Vexatious-Litigator Determination
{¶18} The trial court correctly granted summary judgment finding Stephens to be a vexatious litigator because there was no genuine issue of material fact as to whether Stephens habitually, persistently, and without reasonable grounds engaged in vexatious conduct.
{¶19} It is the nature of the conduct, not the number of actions, which determines whether a person is a "vexatious litigator." Borger, 1st Dist. Hamilton No. C-010262, 2001 Ohio App. LEXIS 5544. However, the number of actions is relevant to whether a person habitually and persistently engages in vexatious conduct. Vexatious conduct includes "filing unnecessary, inappropriate or supernumerary pleadings and motions which raise or re-raise arguments that have been repeatedly rejected by the courts." Howdyshell v. Battle, 5th Dist. Morgan No. 19AP0001, 2019-Ohio-5232, ¶ 18. Similarly, vexatious conduct includes the "consistent repetition of arguments and legal theories that have been rejected by the court numerous times." Prime Equip. Group, Inc. v. Schmidt, 2016-Ohio-3472, 66 N.E.3d 305, ¶ 40 (10th Dist.).
{¶20} On summary judgment, Stephens did not dispute that she filed six complaints against DPM, Airy Trails Associates LLC and its members. Stephens did not dispute that those complaints repeated arguments that the municipal court previously rejected. Instead, Stephens reargued the merits of those claims once more and attacked the affidavit in support of the motion for summary judgment because it contained immaterial typographical errors of facts that were not in dispute, such as spelling her name as "Stevens" instead of "Stephens" and misidentifying the address of Airy Trails Apartments as "8510 Colerain Avenue" instead of "4510." Thus, there was no genuine dispute that Stephens's conduct is vexatious conduct under R.C. 2323.52(A)(2)(a) because it obviously serves the purpose, or has the effect, of harassing DPM by compelling it to respond to a legal action for which there are no objective, reasonable grounds. Because Stephens's six complaints are barred by res judicata, and Stephens did not contest or appeal that determination, her conduct is also vexatious conduct under R.C. 2323.52(A)(2)(b) because it is not warranted under existing law and cannot be supported by a good-faith argument for an extension, modification, or reversal of existing law.

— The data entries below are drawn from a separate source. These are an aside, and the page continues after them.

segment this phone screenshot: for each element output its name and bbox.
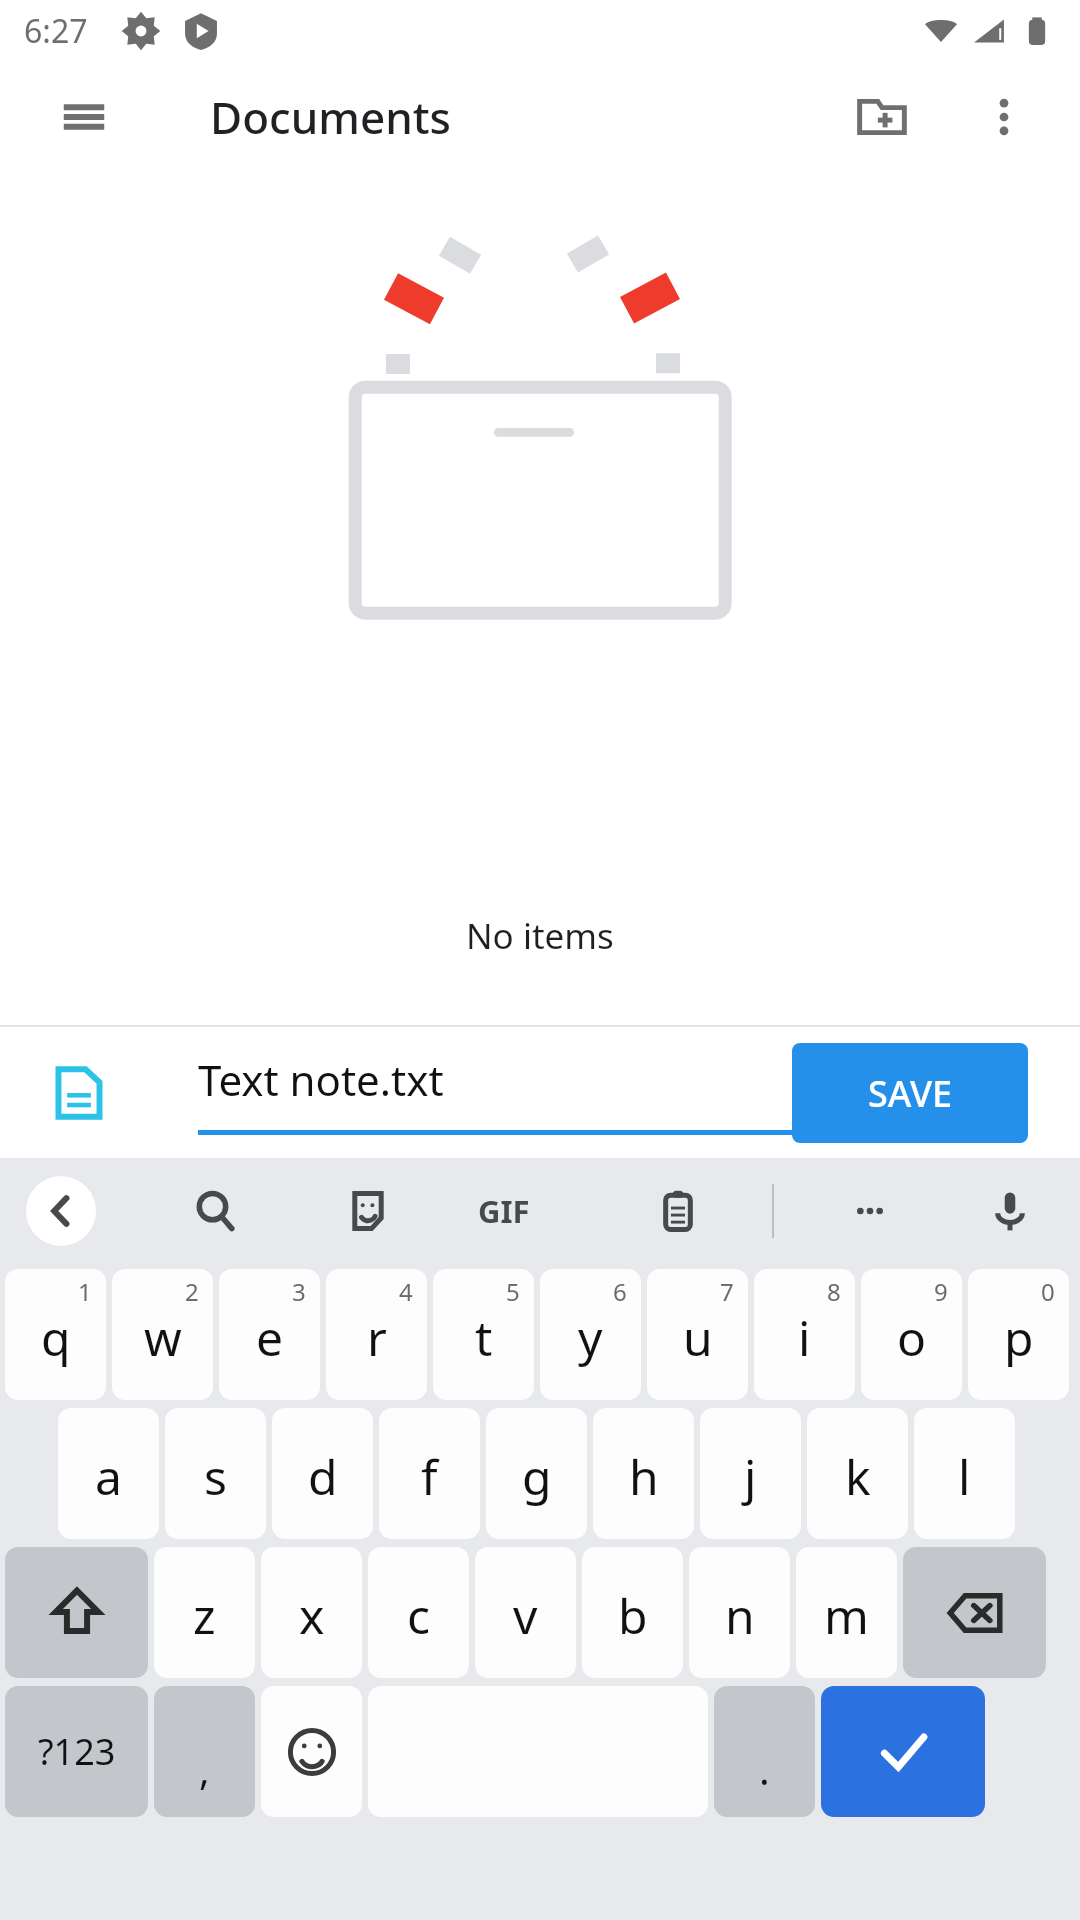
staticText: g [522,1444,552,1509]
button[interactable]: i [754,1269,855,1400]
staticText: d [308,1444,338,1509]
staticText: h [629,1444,659,1509]
staticText: y [578,1305,603,1370]
staticText: j [744,1444,757,1509]
button[interactable]: GIF [464,1171,544,1251]
staticText: Documents [210,87,451,147]
staticText: n [725,1583,755,1648]
staticText: 9 [934,1275,948,1308]
button[interactable]: SAVE [792,1043,1028,1143]
staticText: 6 [613,1275,627,1308]
staticText: 8 [827,1275,841,1308]
staticText: a [95,1444,122,1509]
staticText: , [199,1742,210,1796]
button[interactable]: l [914,1408,1015,1539]
button[interactable]: More [830,1171,910,1251]
button[interactable]: z [154,1547,255,1678]
button[interactable]: . [714,1686,815,1817]
button[interactable]: w [112,1269,213,1400]
staticText: 6:27 [24,9,88,53]
button[interactable]: ?123 [5,1686,148,1817]
button[interactable]: Stickers [328,1171,408,1251]
button[interactable]: Text note.txt [198,1051,792,1135]
staticText: 0 [1041,1275,1055,1308]
button[interactable]: q [5,1269,106,1400]
button[interactable]: a [58,1408,159,1539]
button[interactable]: r [326,1269,427,1400]
button[interactable]: f [379,1408,480,1539]
button[interactable]: b [582,1547,683,1678]
staticText: f [421,1444,438,1509]
staticText: u [683,1305,713,1370]
button[interactable]: s [165,1408,266,1539]
button[interactable]: m [796,1547,897,1678]
button[interactable]: y [540,1269,641,1400]
button[interactable]: d [272,1408,373,1539]
button[interactable]: More options [956,69,1052,165]
staticText: 7 [720,1275,734,1308]
button[interactable]: Clipboard [638,1171,718,1251]
staticText: o [897,1305,927,1370]
staticText: ?123 [38,1727,116,1776]
button[interactable]: Search [176,1171,256,1251]
staticText: 5 [506,1275,520,1308]
staticText: b [618,1583,648,1648]
staticText: . [759,1742,770,1796]
staticText: No items [466,912,614,960]
staticText: t [475,1305,493,1370]
button[interactable]: e [219,1269,320,1400]
button[interactable]: h [593,1408,694,1539]
button[interactable]: Create folder [834,69,930,165]
button[interactable]: x [261,1547,362,1678]
button[interactable]: p [968,1269,1069,1400]
button[interactable]: Emoji [261,1686,362,1817]
staticText: 4 [399,1275,413,1308]
staticText: c [407,1583,431,1648]
button[interactable]: j [700,1408,801,1539]
staticText: m [824,1583,869,1648]
button[interactable]: Backspace [903,1547,1046,1678]
staticText: GIF [478,1190,530,1232]
staticText: x [299,1583,325,1648]
button[interactable]: , [154,1686,255,1817]
button[interactable]: t [433,1269,534,1400]
staticText: s [204,1444,227,1509]
staticText: Text note.txt [198,1051,444,1108]
button[interactable]: u [647,1269,748,1400]
button[interactable]: o [861,1269,962,1400]
button[interactable]: Close suggestions [26,1176,96,1246]
staticText: e [256,1305,284,1370]
button[interactable]: v [475,1547,576,1678]
button[interactable]: Done [821,1686,985,1817]
staticText: SAVE [868,1069,953,1118]
button[interactable]: n [689,1547,790,1678]
staticText: 3 [292,1275,306,1308]
staticText: k [845,1444,871,1509]
staticText: z [193,1583,216,1648]
button[interactable]: g [486,1408,587,1539]
staticText: 2 [185,1275,199,1308]
staticText: l [958,1444,971,1509]
button[interactable]: Voice input [970,1171,1050,1251]
staticText: 1 [78,1275,92,1308]
button[interactable]: Navigation menu [48,81,120,153]
staticText: v [513,1583,538,1648]
staticText: r [367,1305,387,1370]
button[interactable]: k [807,1408,908,1539]
staticText: i [798,1305,811,1370]
staticText: w [144,1305,182,1370]
button[interactable]: c [368,1547,469,1678]
staticText: p [1004,1305,1034,1370]
button[interactable]: Shift [5,1547,148,1678]
staticText: q [41,1305,71,1370]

{¶21} Stephens's repeated filing of previously-litigated claims against DPM, Airy Trails Associates LLC and its individual members demonstrated she habitually and persistently engaged in vexatious conduct without reasonable grounds. See Howdyshell at ¶ 18; Prime Equip. Group Inc. at ¶ 40. Stephens has incurred no direct cost to file the multiple complaints while DPM has expended time and money prosecuting the original municipal court action and defending Stephens's later actions in the court of common pleas.
{¶22} Stephens argues that the complaints she filed against Airy Trails Associates LLC and its members are not relevant to the case against DPM. However, a "vexatious litigator" as defined by R.C. 2323.52(A)(3) is one who engages in vexatious conduct "whether in the court of claims or in a court of appeals, court of common pleas, municipal court, or county court, whether the person or another person instituted the civil action or actions, and whether the vexatious conduct was against the same party or against different parties in the civil action or actions." (Emphasis added.) Thus, under the plain language of the statute, the trial court can rely on other cases brought in other courts. See Blassingame v. Pureval, 1st Dist. Hamilton No C-210495, 2022 Ohio App. LEXIS 2821, 4-5 (Aug. 26, 2022) (finding vexatious conduct over 13 lawsuits); Prime Equip. Group, Inc., 2016-Ohio-3472, 66 N.E.3d 305, at ¶ 41 (finding vexatious conduct over six actions before different courts and with different parties).
{¶23} Stephens argues that she acted in good faith and did not intend to harass anyone. However, the standard for vexatious conduct is not assessed under the vexatious litigator's subjective opinion of her own intentions. Id. "Vexatious conduct" requires proof that Stephens's conduct "serves merely to harass or maliciously injure another party to the civil action." (Emphasis added.) R.C. 2323.52(A)(2)(a). Thus, Stephens's conduct is "vexatious conduct" within the meaning of the statute even if Stephens does not intend her conduct to be harassing or if she sincerely believes in the justness of her cause. See Borger, 1st Dist. Hamilton No. C-010262, 2001 Ohio App. LEXIS 5544.
{¶24} Thus, the trial court correctly found that was no genuine issue of material fact as to whether Stephens habitually, persistently and without reasonable grounds engaged in vexatious conduct when she attempted to relitigate in the court of common pleas the same claims the municipal court rejected hoping to get a different result. Accordingly, summary judgment finding Stephens to be a "vexatious litigator" was appropriate.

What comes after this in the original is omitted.